■ Problem
Starting at the top of the records below and ending with the line that contains "Comment puis-je éditer ou supprimer un sondage", print each line exactly as written, skipping the pictures.

[Data excerpts]

=== Begin Enclosure ===

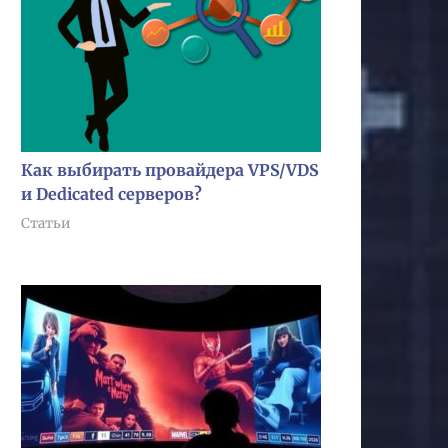
Как выбирать провайдера VPS/VDS
и Dedicated серверов?
Статьи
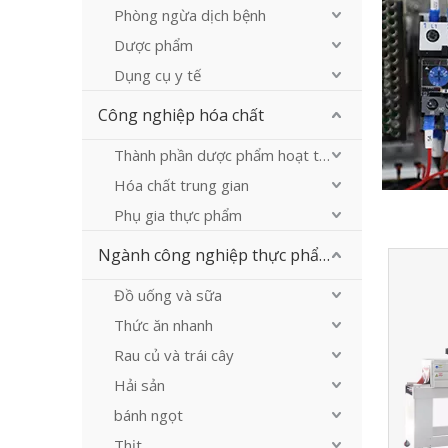
Phòng ngừa dịch bệnh
Dược phẩm
Dụng cụ y tế
Công nghiệp hóa chất
Thành phần dược phẩm hoạt tính
Hóa chất trung gian
Phụ gia thực phẩm
Ngành công nghiệp thực phẩm
Đồ uống và sữa
Thức ăn nhanh
Rau củ và trái cây
Hải sản
bánh ngọt
Thịt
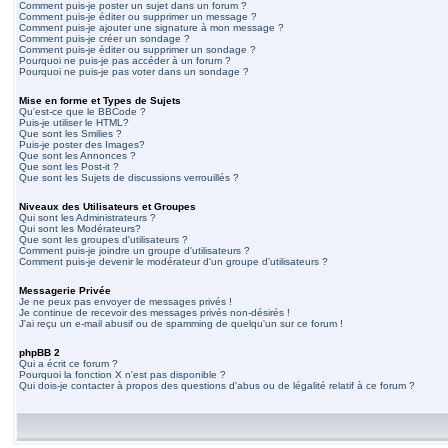
Comment puis-je poster un sujet dans un forum ?
Comment puis-je éditer ou supprimer un message ?
Comment puis-je ajouter une signature à mon message ?
Comment puis-je créer un sondage ?
Comment puis-je éditer ou supprimer un sondage ?
Pourquoi ne puis-je pas accéder à un forum ?
Pourquoi ne puis-je pas voter dans un sondage ?
Mise en forme et Types de Sujets
Qu'est-ce que le BBCode ?
Puis-je utiliser le HTML?
Que sont les Smilies ?
Puis-je poster des Images?
Que sont les Annonces ?
Que sont les Post-it ?
Que sont les Sujets de discussions verrouillés ?
Niveaux des Utilisateurs et Groupes
Qui sont les Administrateurs ?
Qui sont les Modérateurs?
Que sont les groupes d'utilisateurs ?
Comment puis-je joindre un groupe d'utilisateurs ?
Comment puis-je devenir le modérateur d'un groupe d'utilisateurs ?
Messagerie Privée
Je ne peux pas envoyer de messages privés !
Je continue de recevoir des messages privés non-désirés !
J'ai reçu un e-mail abusif ou de spamming de quelqu'un sur ce forum !
phpBB 2
Qui a écrit ce forum ?
Pourquoi la fonction X n'est pas disponible ?
Qui dois-je contacter à propos des questions d'abus ou de légalité relatif à ce forum ?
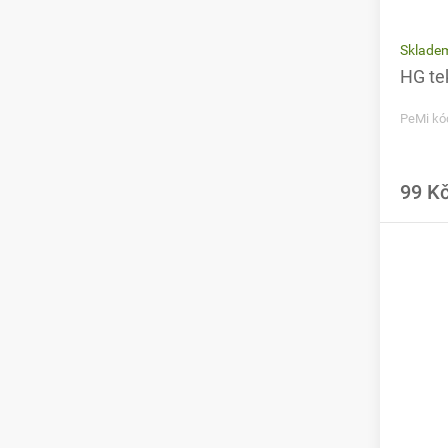
Sklade
HG te
PeMi kó
99 K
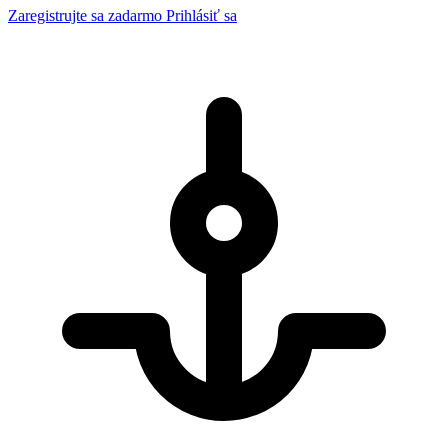
Zaregistrujte sa zadarmo
Prihlásiť sa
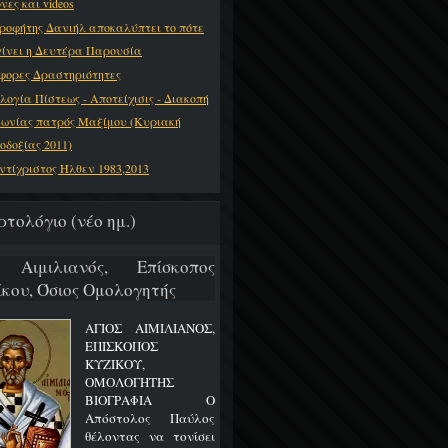
νες και videos
ροφήτης Δανιήλ αποκαλύπτει το πότε
γίνει η Δευτέρα Παρουσία
φορες Δραστηριότητες
λογία Πίστεως - Αποτείχισις - Διακοπή
νωνίας πατρός Μαξίμου (Κυριακή
οδοξίας 2011)
ντίχριστος Ήλθεν 1983,2013
ρτολόγιο (νέο ημ.)
 Αιμιλιανός, Επίσκοπος
ίκου, Όσιος Ομολογητής
ΑΓΙΟΣ ΑΙΜΙΛΙΑΝΟΣ,
ΕΠΙΣΚΟΠΟΣ
ΚΥΖΙΚΟΥ,
ΟΜΟΛΟΓΗΤΗΣ
ΒΙΟΓΡΑΦΙΑ Ο
Απόστολος Παύλος
θέλοντας να τονίσει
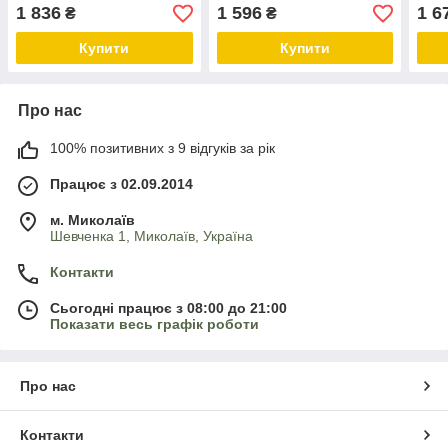
5 мл
1 836
1 596
1 6
₴
₴
Купити
Купити
Про нас
100% позитивних з 9 відгуків за рік
Працює з 02.09.2014
м. Миколаїв
Шевченка 1, Миколаїв, Україна
Контакти
Сьогодні працює з 08:00 до 21:00
Показати весь графік роботи
Про нас
Контакти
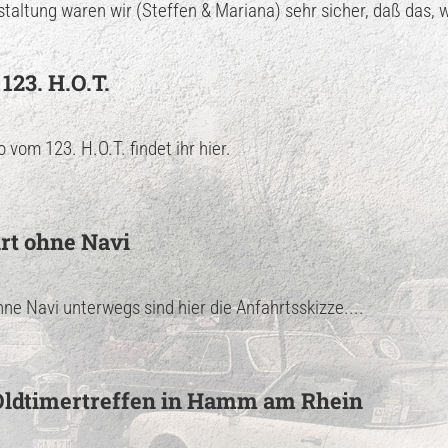
altung waren wir (Steffen & Mariana) sehr sicher, daß das, was
123. H.O.T.
o vom 123. H.O.T. findet ihr hier.
hrt ohne Navi
hne Navi unterwegs sind hier die Anfahrtsskizze....
Oldtimertreffen in Hamm am Rhein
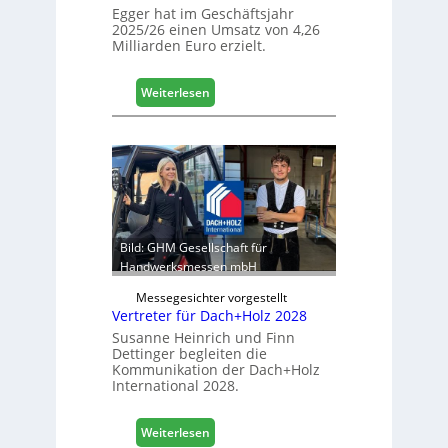
t
Egger hat im Geschäftsjahr
2025/26 einen Umsatz von 4,26
L
Milliarden Euro erzielt.
o
g
i
:
Weiterlesen
s
E
t
g
i
g
k
e
b
r
e
:
r
S
e
t
Bild: GHM Gesellschaft für
i
a
Handwerksmessen mbH
c
b
h
Messegesichter vorgestellt
i
Vertreter für Dach+Holz 2028
l
Susanne Heinrich und Finn
e
Dettinger begleiten die
s
Kommunikation der Dach+Holz
G
International 2028.
e
s
:
Weiterlesen
c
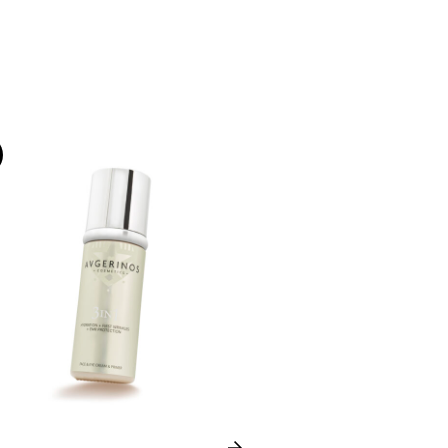
-35%
Next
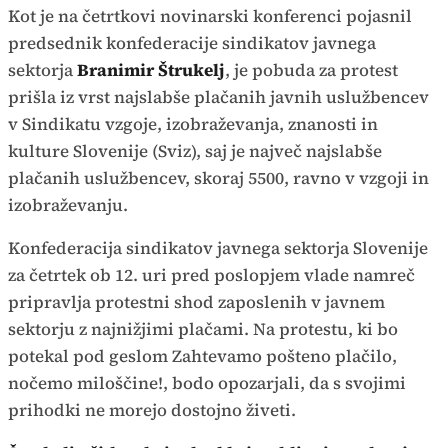
Kot je na četrtkovi novinarski konferenci pojasnil
predsednik konfederacije sindikatov javnega
sektorja
Branimir Štrukelj
, je pobuda za protest
prišla iz vrst najslabše plačanih javnih uslužbencev
v Sindikatu vzgoje, izobraževanja, znanosti in
kulture Slovenije (Sviz), saj je največ najslabše
plačanih uslužbencev, skoraj 5500, ravno v vzgoji in
izobraževanju.
Konfederacija sindikatov javnega sektorja Slovenije
za četrtek ob 12. uri pred poslopjem vlade namreč
pripravlja protestni shod zaposlenih v javnem
sektorju z najnižjimi plačami. Na protestu, ki bo
potekal pod geslom Zahtevamo pošteno plačilo,
nočemo miloščine!, bodo opozarjali, da s svojimi
prihodki ne morejo dostojno živeti.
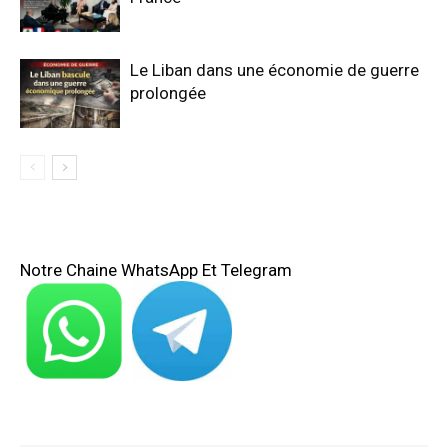
Le Liban dans une économie de guerre
prolongée
Notre Chaine WhatsApp Et Telegram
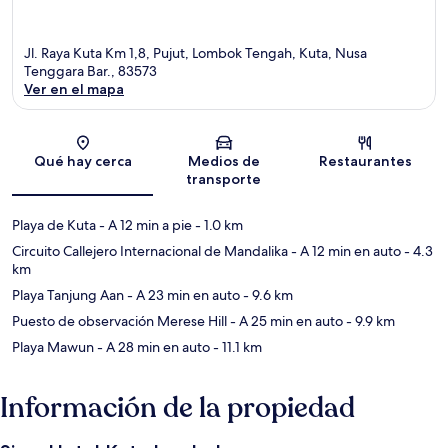
Jl. Raya Kuta Km 1,8, Pujut, Lombok Tengah, Kuta, Nusa
Tenggara Bar., 83573
Ver en el mapa
Sección del mapa
Qué hay cerca
Medios de
Restaurantes
transporte
Playa de Kuta
- A 12 min a pie
- 1.0 km
Circuito Callejero Internacional de Mandalika
- A 12 min en auto
- 4.3
km
Playa Tanjung Aan
- A 23 min en auto
- 9.6 km
Puesto de observación Merese Hill
- A 25 min en auto
- 9.9 km
Playa Mawun
- A 28 min en auto
- 11.1 km
Información de la propiedad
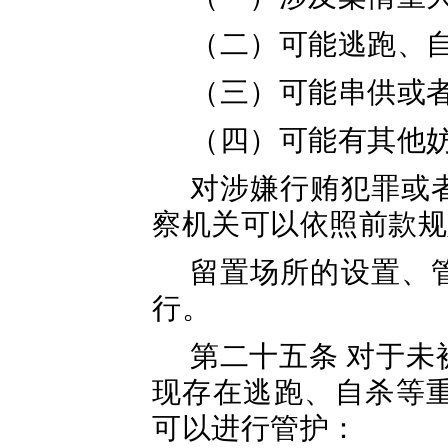
（二）可能逃跑、
（三）可能串供或
（四）可能有其他
对涉嫌行贿犯罪或
察机关可以依照前款规
留置场所的设置、
行。
第二十五条 对于
现存在逃跑、自杀等
可以进行管护：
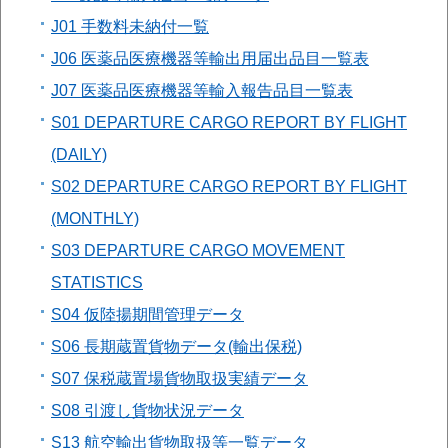
J01 手数料未納付一覧
J06 医薬品医療機器等輸出用届出品目一覧表
J07 医薬品医療機器等輸入報告品目一覧表
S01 DEPARTURE CARGO REPORT BY FLIGHT
(DAILY)
S02 DEPARTURE CARGO REPORT BY FLIGHT
(MONTHLY)
S03 DEPARTURE CARGO MOVEMENT
STATISTICS
S04 仮陸揚期間管理データ
S06 長期蔵置貨物データ(輸出保税)
S07 保税蔵置場貨物取扱実績データ
S08 引渡し貨物状況データ
S13 航空輸出貨物取扱等一覧データ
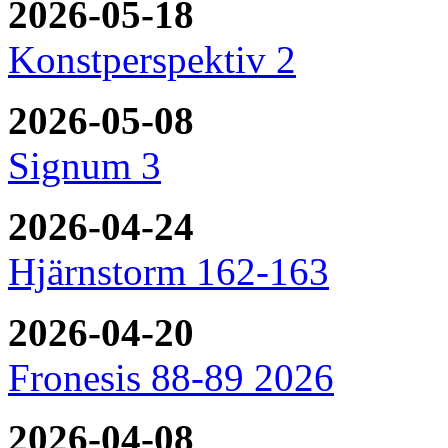
2026-05-18
Konstperspektiv 2
2026-05-08
Signum 3
2026-04-24
Hjärnstorm 162-163
2026-04-20
Fronesis 88-89 2026
2026-04-08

=== End Enclosure ===

■ The answer
Как выбирать провайдера VPS/VDS
и Dedicated серверов?
Статьи
Phòng ngừa dịch bệnh
Dược phẩm
Dụng cụ y tế
Công nghiệp hóa chất
Thành phần dược phẩm hoạt tính
Hóa chất trung gian
Phụ gia thực phẩm
Ngành công nghiệp thực phẩm
Đồ uống và sữa
Thức ăn nhanh
Rau củ và trái cây
Hải sản
bánh ngọt
Thịt
Comment puis-je poster un sujet dans un forum ?
Comment puis-je éditer ou supprimer un message ?
Comment puis-je ajouter une signature à mon message ?
Comment puis-je créer un sondage ?
Comment puis-je éditer ou supprimer un sondage ?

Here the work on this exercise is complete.